Popular destinations including Spain, Portugal, Greece and Cyprus are among those now tightening restrictions as cases of the Delta Covid variant soar. Although deaths and hospitalisations have so far remained low, a new wave of infections is unnerving governments.
The main fear is that there will be a new wave like Britain’s – despite the UK largely escaping serious cases thanks to its vaccine rollout.
On Saturday EU Commission President Ursula von der Leyen said the bloc had hit its target of delivering enough coronavirus vaccine to cover 70 percent of the adult population.
However she warned that there is no room for complacency, as the Delta variant – first discovered in India – continues to spread.
It accounts for more than 40 percent of cases in France, over 70 percent in Portugal and over 30 percent in Spain, Ms von der Leyen said.
She warned: “Covid-19 is not yet defeated.
“But we are prepared to continue supplying vaccines – also against new variants.”
The news emerged as France warned its citizens against holidaying in Spain and Portugal this week.
Meanwhile Germany added Cyprus to its list of high-incidence destinations, meaning travellers who have not had both jabs will have to self-isolate on return.
In Spain the 14-day incidence has soared to 215 cases per 100,000 people.
With its economy heavily dependent on tourism, the Mediterranean country is struggling to strike a balance between welcoming tourists and preventing transmission.
But with countries including France and Germany advising their citizens to stay away – it appears matters may be beyond their control.
Germany has already declared the whole of Spain a Covid risk zone, while the French foreign minister warned against French citizens travelling to Spain or Portugal.

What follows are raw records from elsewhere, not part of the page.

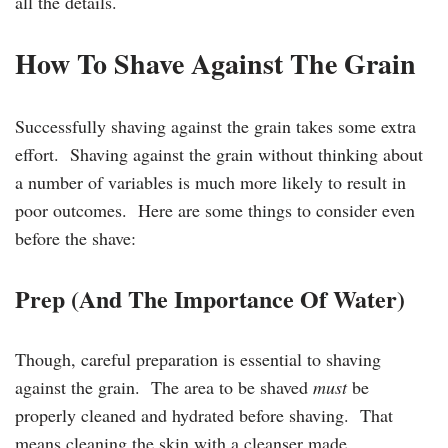
all the details.
How To Shave Against The Grain
Successfully shaving against the grain takes some extra
effort. Shaving against the grain without thinking about
a number of variables is much more likely to result in
poor outcomes. Here are some things to consider even
before the shave:
Prep (And The Importance Of Water)
Though, careful preparation is essential to shaving
against the grain. The area to be shaved
must
be
properly cleaned and hydrated before shaving. That
means cleaning the skin with a cleanser made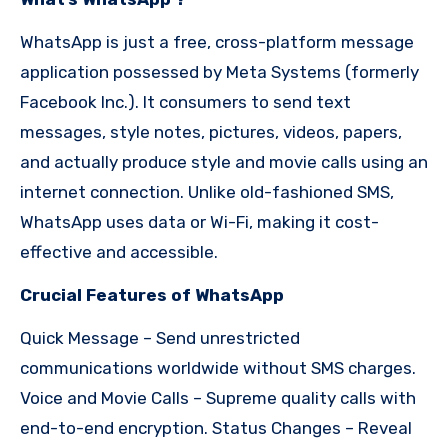
WhatsApp is just a free, cross-platform message
application possessed by Meta Systems (formerly
Facebook Inc.). It consumers to send text
messages, style notes, pictures, videos, papers,
and actually produce style and movie calls using an
internet connection. Unlike old-fashioned SMS,
WhatsApp uses data or Wi-Fi, making it cost-
effective and accessible.
Crucial Features of WhatsApp
Quick Message – Send unrestricted
communications worldwide without SMS charges.
Voice and Movie Calls – Supreme quality calls with
end-to-end encryption. Status Changes – Reveal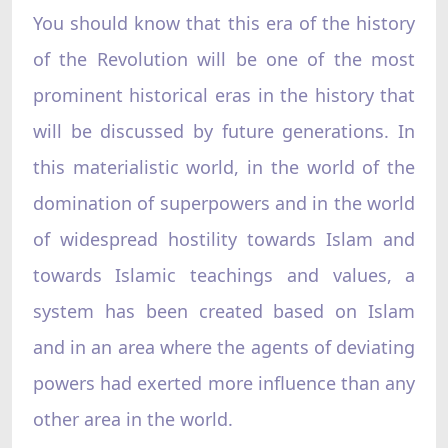
You should know that this era of the history
of the Revolution will be one of the most
prominent historical eras in the history that
will be discussed by future generations. In
this materialistic world, in the world of the
domination of superpowers and in the world
of widespread hostility towards Islam and
towards Islamic teachings and values, a
system has been created based on Islam
and in an area where the agents of deviating
powers had exerted more influence than any
other area in the world.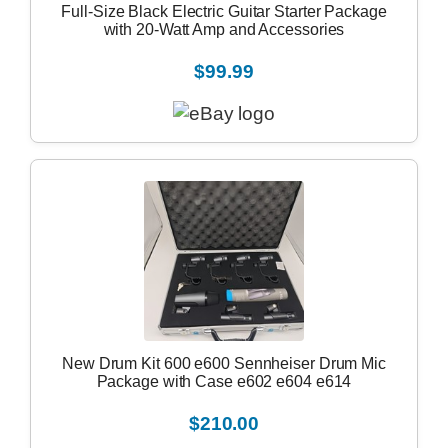
Full-Size Black Electric Guitar Starter Package
with 20-Watt Amp and Accessories
$99.99
New Drum Kit 600 e600 Sennheiser Drum Mic
Package with Case e602 e604 e614
$210.00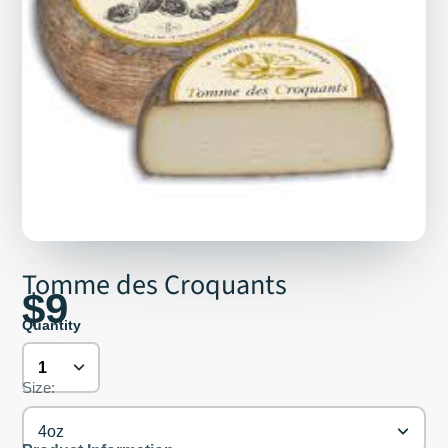
Tomme des Croquants
$9
Quantity
Size:
4oz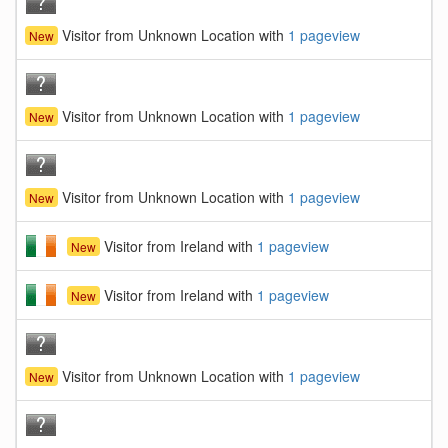
Visitor from Unknown Location with
1 pageview
New
Visitor from Unknown Location with
1 pageview
New
Visitor from Unknown Location with
1 pageview
New
Visitor from Ireland with
1 pageview
New
Visitor from Ireland with
1 pageview
New
Visitor from Unknown Location with
1 pageview
New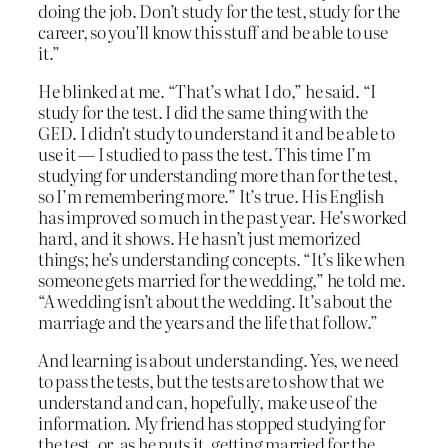
doing the job. Don’t study for the test, study for the
career, so you’ll know this stuff and be able to use
it.”
He blinked at me. “That’s what I do,” he said. “I
study for the test. I did the same thing with the
GED. I didn’t study to understand it and be able to
use it — I studied to pass the test. This time I’m
studying for understanding more than for the test,
so I’m remembering more.” It’s true. His English
has improved so much in the past year. He’s worked
hard, and it shows. He hasn’t just memorized
things; he’s understanding concepts. “It’s like when
someone gets married for the wedding,” he told me.
“A wedding isn’t about the wedding. It’s about the
marriage and the years and the life that follow.”
And learning is about understanding. Yes, we need
to pass the tests, but the tests are to show that we
understand and can, hopefully, make use of the
information. My friend has stopped studying for
the test, or, as he puts it, getting married for the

“This variant is dangerous and quick and wherever it is present, it can ruin the summer,” said Gabriel Attal, a French government spokesman.
Their stance prompted a furious reaction from Madrid.
Spanish Foreign Minister Arancha González Laya said the current surge is not translating into more hospitalisations and urged people to be “proportionate” in their response to pandemic trends.
“This is a time for prudence, not for panicking,” she said at a press conference in Madrid.
“There is no reason at the moment to ask people to cancel their vacations.”